Date: Fri, 9 Jul 2010 19:13:04 -0400 Paul Dorfman "SAS(r) Discussion" Paul Dorfman Re: Where Clause on Sorted Dataset (was Re: The expensive INTNX function (was: Pass date values)) To: "Kevin A. Myers"

Kevin,

Frankly, your assertion that "Actually it's quite easy to verify sorted-ness during the binary search" has got me greatly puzzled. I admit that I cannot conceive how this is possible, let alone being quite easy. What I do find quite easy is to arrange search keys in such a way that the binary search proceeds without a glitch, hits the "right" keys, gives no token that some other keys are unsorted, and of course results in a wrong answer. Here is a simple example:

data _null_ ; array a [7] _temporary_ (1 3 4 5 6 7 9) ;

key = 4 ;

l = lbound (a) ; h = hbound (a) ; f = . ; do until (l > h | f) ; m = floor ((h + l) * .5) ; putlog l= m= h= ; if key < a[m] then h = m - 1 ; else if key > a[m] then l = m + 1 ; else f = 1 ; end ;

putlog f= m= ; run ;

This is a typical binary search locating the index M of the key if it is found and F=. if not. The first putlog tracks the end- and mid-points as the algorithm iterates. As expected, the step prints:

l=1 m=4 h=7 l=1 m=2 h=3 l=3 m=3 h=3 f=1 m=3

and as expected, F=1 and a[3]=4. Now let us change the array to

array a [7] _temporary_ (1 3 6 5 4 7 9) ;

i.e. swap 4 and 6, and run the step again. Now it prints:

l=1 m=4 h=7 l=1 m=2 h=3 l=3 m=3 h=3 f=. m=3

F=. indicates that key=4 is not found, which is false - it is in the array. Otherwise, there is no slightest indication that anything went wrong, as the algorithm, converging, hits exactly the same keys. Of course, it is clear why this occurs: the entire upper array part starting with m=4 is rejected during the very first iteration, the rest of the algorithm operates only on the perfectly sorted keys from m=1 to m=3.

By induction, it is always possible to concoct a disordered arrangement of keys in such a way that the binary search algorithm will hit only the keys which in relation to each other are perfectly sorted, while the keys in between are not. Hence the scheme will proceed happily down the list yielding a wrong result, while the keys it hits in the process will give no clue how other keys in the array might be arranged.

Now, the only means "to verify sorted-ness during the binary search" are the keys the binary search inspects while it converges.
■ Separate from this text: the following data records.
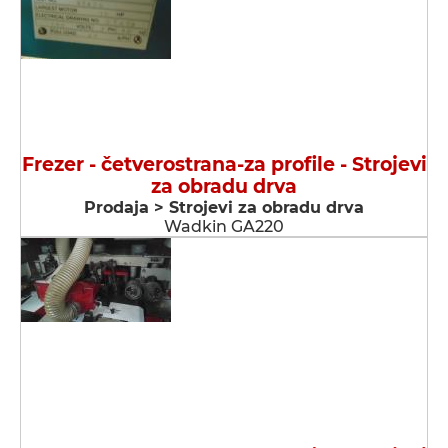
Frezer - četverostrana-za profile - Strojevi
za obradu drva
Prodaja > Strojevi za obradu drva
Wadkin GA220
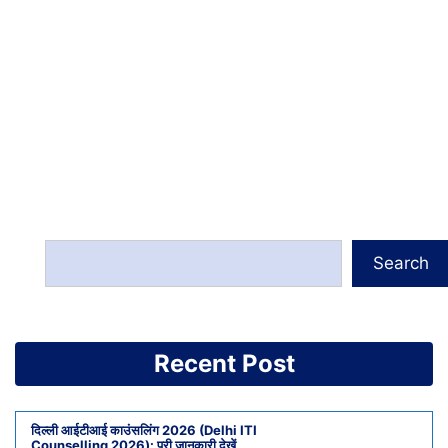
Search
Recent Post
दिल्ली आईटीआई काउंसलिंग 2026 (Delhi ITI
Counselling 2026): पूरी जानकारी देखें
If all such keys are ordered relative to each other, how can we make any conclusion about the "sorted-ness" of the rest of the keys?

You also write: "This approach does not *guarantee* that the data is actually 100% sorted, but is adequate in my opinion.". I cannot see how one can be sure of any result applying the binary search to data that might be only, say, 99% sorted. The above example shows that swapping only 2 keys in otherwise completely sorted array is enough to knock the things out of whack.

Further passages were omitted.